我想用变量DMA中的,
替换所有-
,)
,(
,和
.
(空格)示例数据框中的.NAME。我提到了三个帖子并尝试了他们的方法,但都失败了:
Replacing column values in data frame, not included in list
R replace all particular values in a data frame
Replace characters from a column of a data frame R
方法1
> shouldbecomeperiod <- c$DMA.NAME %in% c("-", ",", " ", "(", ")")
c$DMA.NAME[shouldbecomeperiod] <- "."
方法2
> removetext <- c("-", ",", " ", "(", ")")
c$DMA.NAME <- gsub(removetext, ".", c$DMA.NAME)

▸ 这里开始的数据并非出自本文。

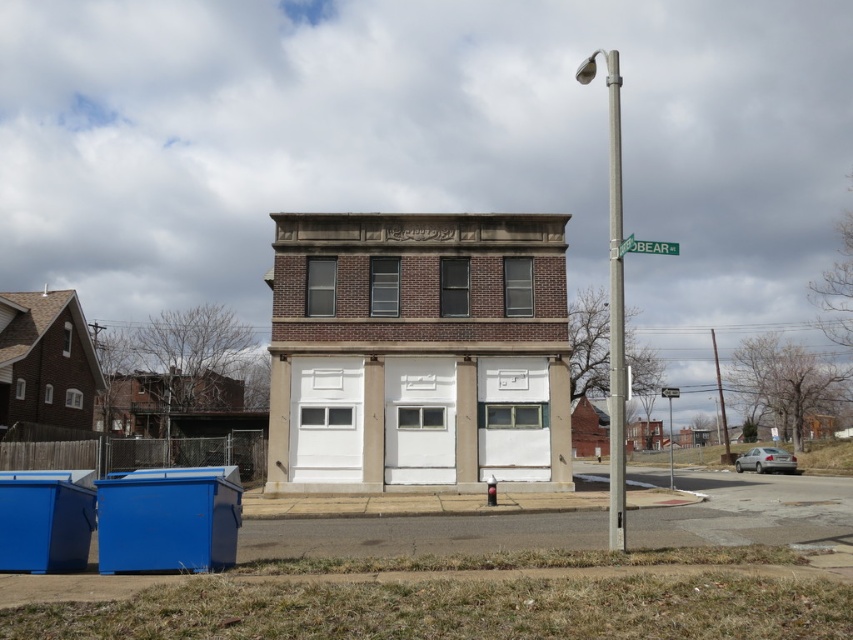 Consider the image. You are a delivery driver approaching the two story brick building. You need to park your vehicle between the silver metallic pole at upper right and the green plastic street sign at upper center. Is there enough space between them to park your vehicle?

The silver metallic pole at upper right is in front of the green plastic street sign at upper center, meaning they are aligned along the same line from your perspective. This suggests there is no space between them for parking your vehicle.

You are standing on the sidewalk in front of the two story brick building. You see two points marked on the ground, one at point (614, 67) and the other at point (628, 250). Which point is closer to you?

Point (628, 250) is closer to you because it is less further to the camera than point (614, 67). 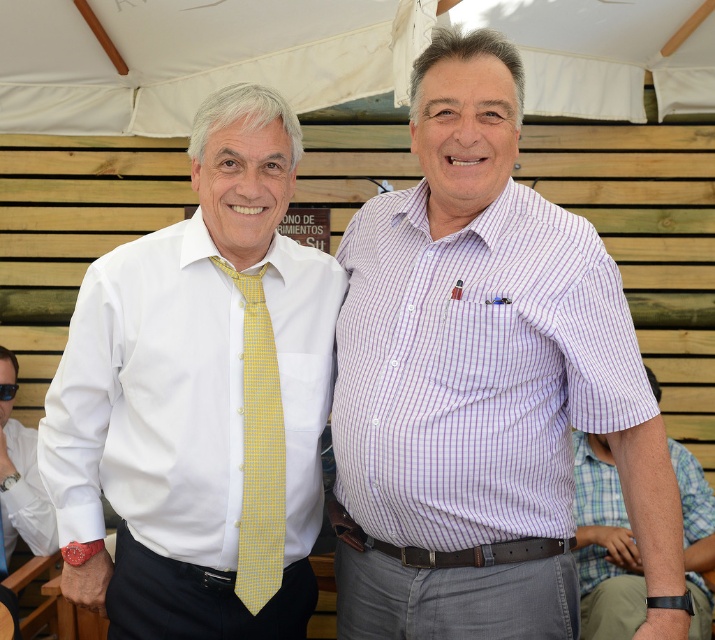 You are a photographer taking a picture of the two men under the white fabric canopy at upper center. To ensure the entire canopy is in frame, where should you position your camera relative to the men?

The white fabric canopy at upper center is located at point (332, 56), so you should position your camera slightly above and to the left of the men to capture the entire canopy in the frame.

You are a photographer trying to capture a clear shot of the white smooth shirt at center and the white shirt at center. Which one is blocking the other?

The white smooth shirt at center is blocking the white shirt at center because it is in front of it. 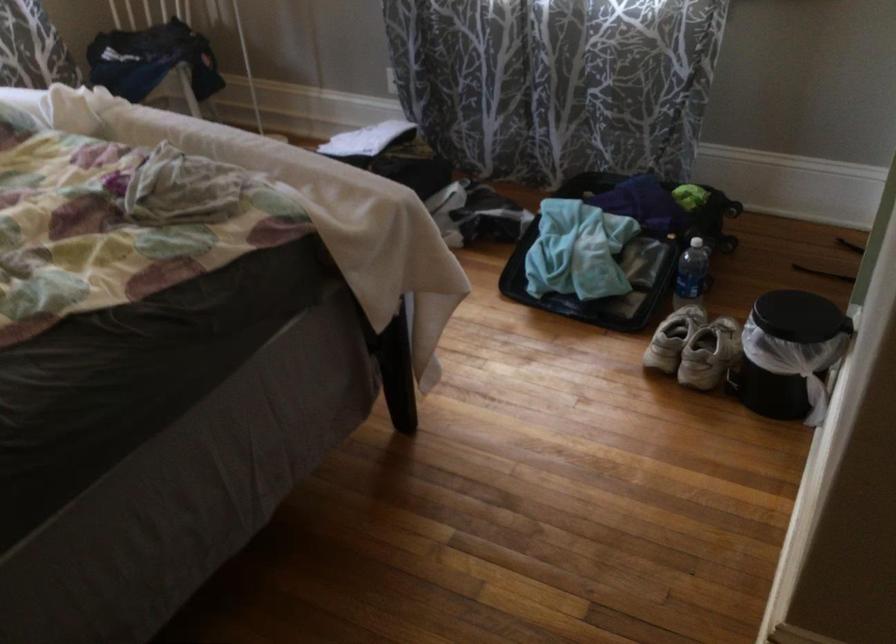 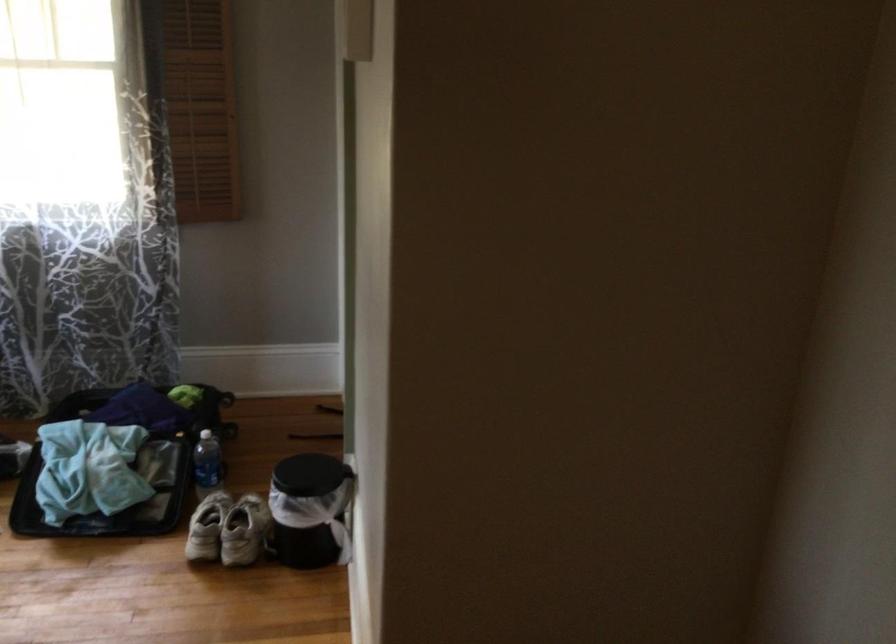 Question: The images are taken continuously from a first-person perspective. In which direction is your viewpoint rotating?

Choices:
 (A) Left
 (B) Right
 (C) Up
 (D) Down

Answer: (B) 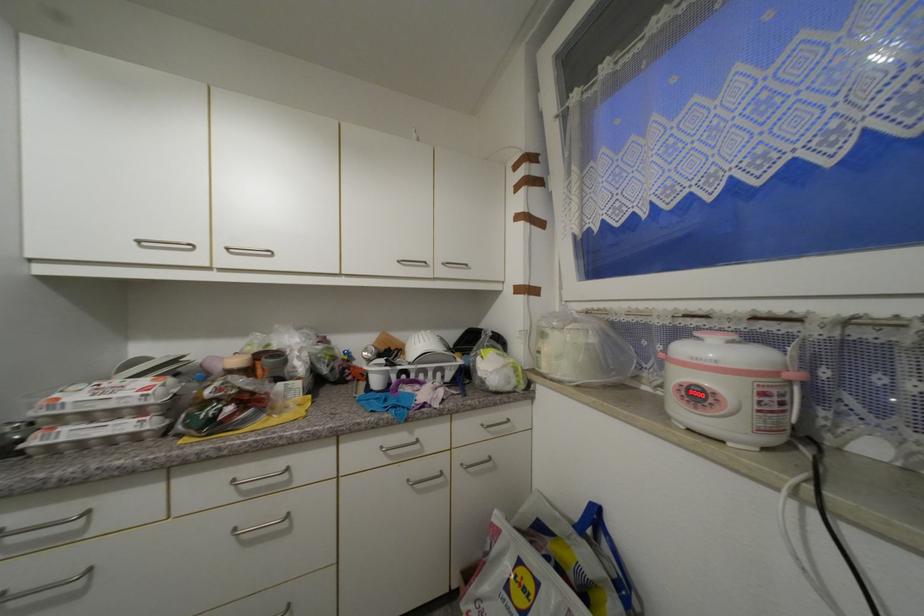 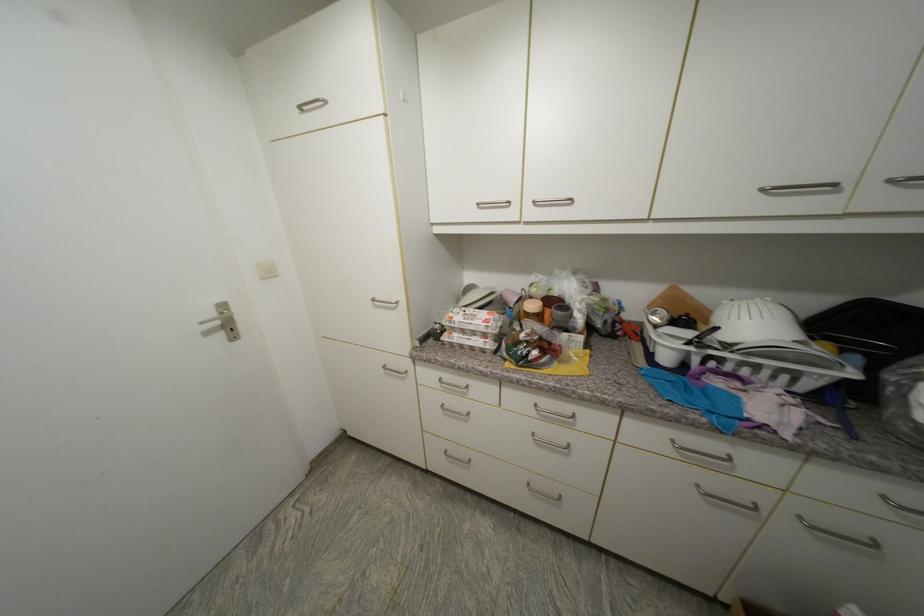 The point at (242, 363) is marked in the first image. Where is the corresponding point in the second image?

(538, 307) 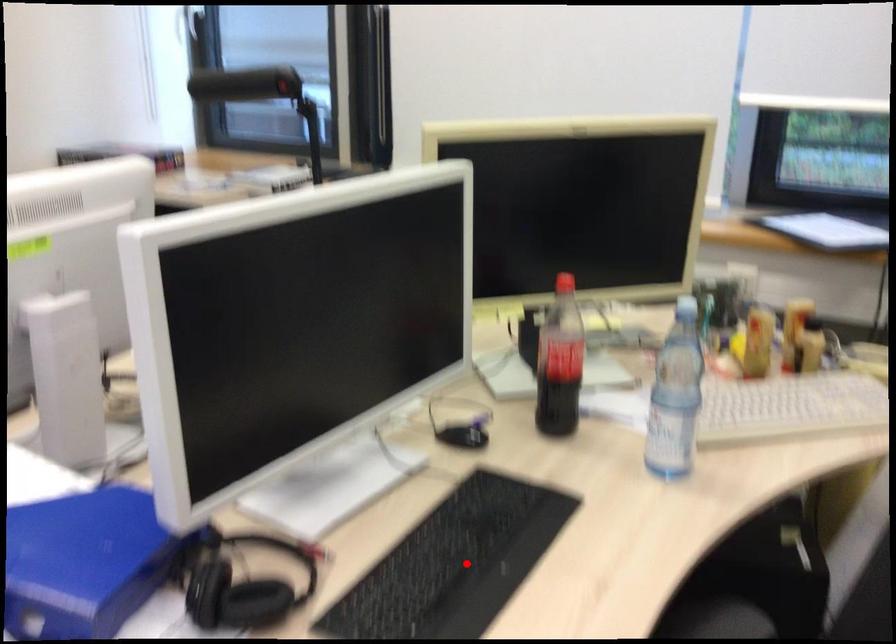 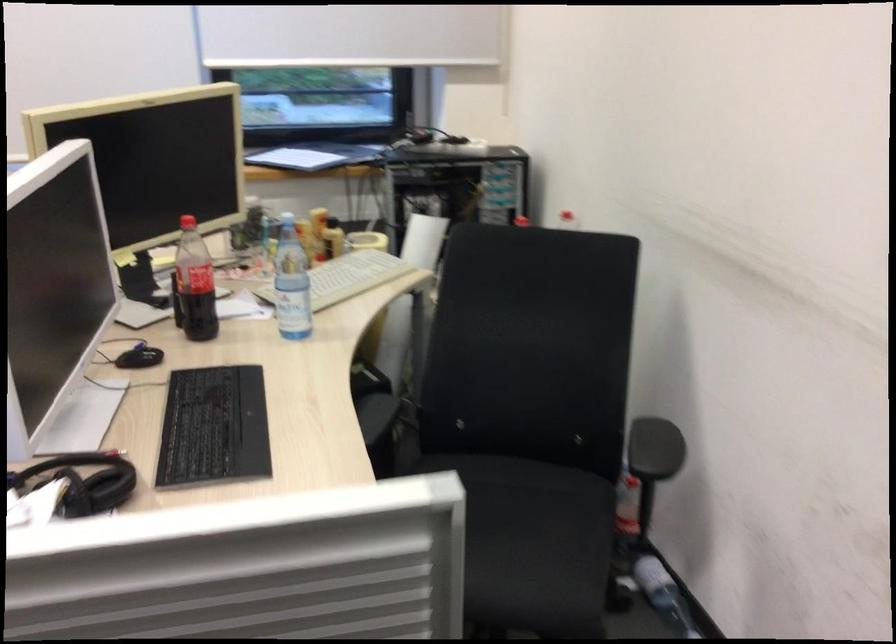 In the second image, find the point that corresponds to the highlighted location in the first image.

(213, 428)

c$DMA.NAME <- gsub(removetext, ".", c$DMA.NAME, fixed = TRUE)
Warning message:
In gsub(removetext, ".", c$DMA.NAME) :
argument 'pattern' has length > 1 and only the first element will be used
方法3
> c[c == c(" ", ",", "(", ")", "-")] <- "."
示例数据框
> df
DMA.CODE DATE DMA.NAME count
111 22 8/14/2014 12:00:00 AM Columbus, OH 1
112 23 7/15/2014 12:00:00 AM Orlando-Daytona Bch-Melbrn 1
79 18 7/30/2014 12:00:00 AM Boston (Manchester) 1
99 22 8/20/2014 12:00:00 AM Columbus, OH 1
112.1 23 7/15/2014 12:00:00 AM Orlando-Daytona Bch-Melbrn 1
208 27 7/31/2014 12:00:00 AM Minneapolis-St. Paul 1
我知道问题 - gsub
使用模式而且只使用第一个元素。另外两种方法是在整个变量中搜索确切的值,而不是在特定字符的值内搜索。
答案 0 :(得分:4)
您可以使用模式组([:punct:]
)内的特殊组[:space:]
和[...]
,如下所示:
df <- data.frame(
DMA.NAME = c(
"Columbus, OH",
"Orlando-Daytona Bch-Melbrn",
"Boston (Manchester)",
"Columbus, OH",
"Orlando-Daytona Bch-Melbrn",
"Minneapolis-St. Paul"),
stringsAsFactors=F)
##
> gsub("[[:punct:][:space:]]+","\\.",df$DMA.NAME)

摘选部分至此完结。